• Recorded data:
- - - - -

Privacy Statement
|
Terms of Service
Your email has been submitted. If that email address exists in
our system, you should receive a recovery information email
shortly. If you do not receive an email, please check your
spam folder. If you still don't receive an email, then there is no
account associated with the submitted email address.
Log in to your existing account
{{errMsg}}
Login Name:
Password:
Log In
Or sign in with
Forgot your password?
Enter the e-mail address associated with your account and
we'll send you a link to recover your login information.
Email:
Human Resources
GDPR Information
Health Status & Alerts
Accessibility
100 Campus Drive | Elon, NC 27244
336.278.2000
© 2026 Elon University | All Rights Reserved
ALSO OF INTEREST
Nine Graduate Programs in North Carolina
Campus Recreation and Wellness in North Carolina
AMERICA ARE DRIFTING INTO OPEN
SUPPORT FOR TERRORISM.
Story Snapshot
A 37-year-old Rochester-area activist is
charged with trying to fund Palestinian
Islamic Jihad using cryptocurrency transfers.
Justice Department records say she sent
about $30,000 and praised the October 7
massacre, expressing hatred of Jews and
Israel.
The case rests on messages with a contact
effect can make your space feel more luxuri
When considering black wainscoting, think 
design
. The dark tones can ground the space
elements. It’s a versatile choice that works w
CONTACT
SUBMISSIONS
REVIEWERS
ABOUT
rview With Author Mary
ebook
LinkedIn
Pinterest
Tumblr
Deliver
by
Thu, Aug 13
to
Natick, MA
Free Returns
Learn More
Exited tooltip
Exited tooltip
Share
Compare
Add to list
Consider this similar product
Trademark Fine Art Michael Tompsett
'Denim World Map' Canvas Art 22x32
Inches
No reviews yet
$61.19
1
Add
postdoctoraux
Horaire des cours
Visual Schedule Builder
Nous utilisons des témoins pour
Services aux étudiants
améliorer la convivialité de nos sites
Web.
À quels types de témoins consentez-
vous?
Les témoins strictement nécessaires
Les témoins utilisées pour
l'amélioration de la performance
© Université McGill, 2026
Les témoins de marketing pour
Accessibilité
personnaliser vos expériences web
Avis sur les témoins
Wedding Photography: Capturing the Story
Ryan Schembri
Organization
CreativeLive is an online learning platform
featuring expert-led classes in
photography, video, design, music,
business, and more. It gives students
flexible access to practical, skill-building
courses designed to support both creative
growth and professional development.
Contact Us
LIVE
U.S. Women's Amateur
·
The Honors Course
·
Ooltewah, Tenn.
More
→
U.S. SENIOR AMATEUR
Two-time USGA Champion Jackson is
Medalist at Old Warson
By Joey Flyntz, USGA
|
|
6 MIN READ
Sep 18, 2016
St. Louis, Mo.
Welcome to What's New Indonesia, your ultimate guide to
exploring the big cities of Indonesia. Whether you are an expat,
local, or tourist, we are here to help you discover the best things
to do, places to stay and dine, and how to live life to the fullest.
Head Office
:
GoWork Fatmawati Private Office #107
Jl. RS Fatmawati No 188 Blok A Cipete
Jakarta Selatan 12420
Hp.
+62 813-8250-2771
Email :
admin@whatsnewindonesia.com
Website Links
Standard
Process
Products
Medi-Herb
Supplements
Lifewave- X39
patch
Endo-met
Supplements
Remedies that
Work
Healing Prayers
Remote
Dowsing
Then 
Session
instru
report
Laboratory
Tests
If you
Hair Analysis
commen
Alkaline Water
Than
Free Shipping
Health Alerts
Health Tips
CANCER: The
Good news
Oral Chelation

- - - - -

• TASK TO CARRY OUT: The response should consist of all the entries, set down exactly.

• OUTPUT OF THE TASK:
Privacy Statement
|
Terms of Service
Your email has been submitted. If that email address exists in
our system, you should receive a recovery information email
shortly. If you do not receive an email, please check your
spam folder. If you still don't receive an email, then there is no
account associated with the submitted email address.
Log in to your existing account
{{errMsg}}
Login Name:
Password:
Log In
Or sign in with
Forgot your password?
Enter the e-mail address associated with your account and
we'll send you a link to recover your login information.
Email:
Human Resources
GDPR Information
Health Status & Alerts
Accessibility
100 Campus Drive | Elon, NC 27244
336.278.2000
© 2026 Elon University | All Rights Reserved
ALSO OF INTEREST
Nine Graduate Programs in North Carolina
Campus Recreation and Wellness in North Carolina
AMERICA ARE DRIFTING INTO OPEN
SUPPORT FOR TERRORISM.
Story Snapshot
A 37-year-old Rochester-area activist is
charged with trying to fund Palestinian
Islamic Jihad using cryptocurrency transfers.
Justice Department records say she sent
about $30,000 and praised the October 7
massacre, expressing hatred of Jews and
Israel.
The case rests on messages with a contact
effect can make your space feel more luxuri
When considering black wainscoting, think 
design
. The dark tones can ground the space
elements. It’s a versatile choice that works w
CONTACT
SUBMISSIONS
REVIEWERS
ABOUT
rview With Author Mary
ebook
LinkedIn
Pinterest
Tumblr
Deliver
by
Thu, Aug 13
to
Natick, MA
Free Returns
Learn More
Exited tooltip
Exited tooltip
Share
Compare
Add to list
Consider this similar product
Trademark Fine Art Michael Tompsett
'Denim World Map' Canvas Art 22x32
Inches
No reviews yet
$61.19
1
Add
postdoctoraux
Horaire des cours
Visual Schedule Builder
Nous utilisons des témoins pour
Services aux étudiants
améliorer la convivialité de nos sites
Web.
À quels types de témoins consentez-
vous?
Les témoins strictement nécessaires
Les témoins utilisées pour
l'amélioration de la performance
© Université McGill, 2026
Les témoins de marketing pour
Accessibilité
personnaliser vos expériences web
Avis sur les témoins
Wedding Photography: Capturing the Story
Ryan Schembri
Organization
CreativeLive is an online learning platform
featuring expert-led classes in
photography, video, design, music,
business, and more. It gives students
flexible access to practical, skill-building
courses designed to support both creative
growth and professional development.
Contact Us
LIVE
U.S. Women's Amateur
·
The Honors Course
·
Ooltewah, Tenn.
More
→
U.S. SENIOR AMATEUR
Two-time USGA Champion Jackson is
Medalist at Old Warson
By Joey Flyntz, USGA
|
|
6 MIN READ
Sep 18, 2016
St. Louis, Mo.
Welcome to What's New Indonesia, your ultimate guide to
exploring the big cities of Indonesia. Whether you are an expat,
local, or tourist, we are here to help you discover the best things
to do, places to stay and dine, and how to live life to the fullest.
Head Office
:
GoWork Fatmawati Private Office #107
Jl. RS Fatmawati No 188 Blok A Cipete
Jakarta Selatan 12420
Hp.
+62 813-8250-2771
Email :
admin@whatsnewindonesia.com
Website Links
Standard
Process
Products
Medi-Herb
Supplements
Lifewave- X39
patch
Endo-met
Supplements
Remedies that
Work
Healing Prayers
Remote
Dowsing
Then 
Session
instru
report
Laboratory
Tests
If you
Hair Analysis
commen
Alkaline Water
Than
Free Shipping
Health Alerts
Health Tips
CANCER: The
Good news
Oral Chelation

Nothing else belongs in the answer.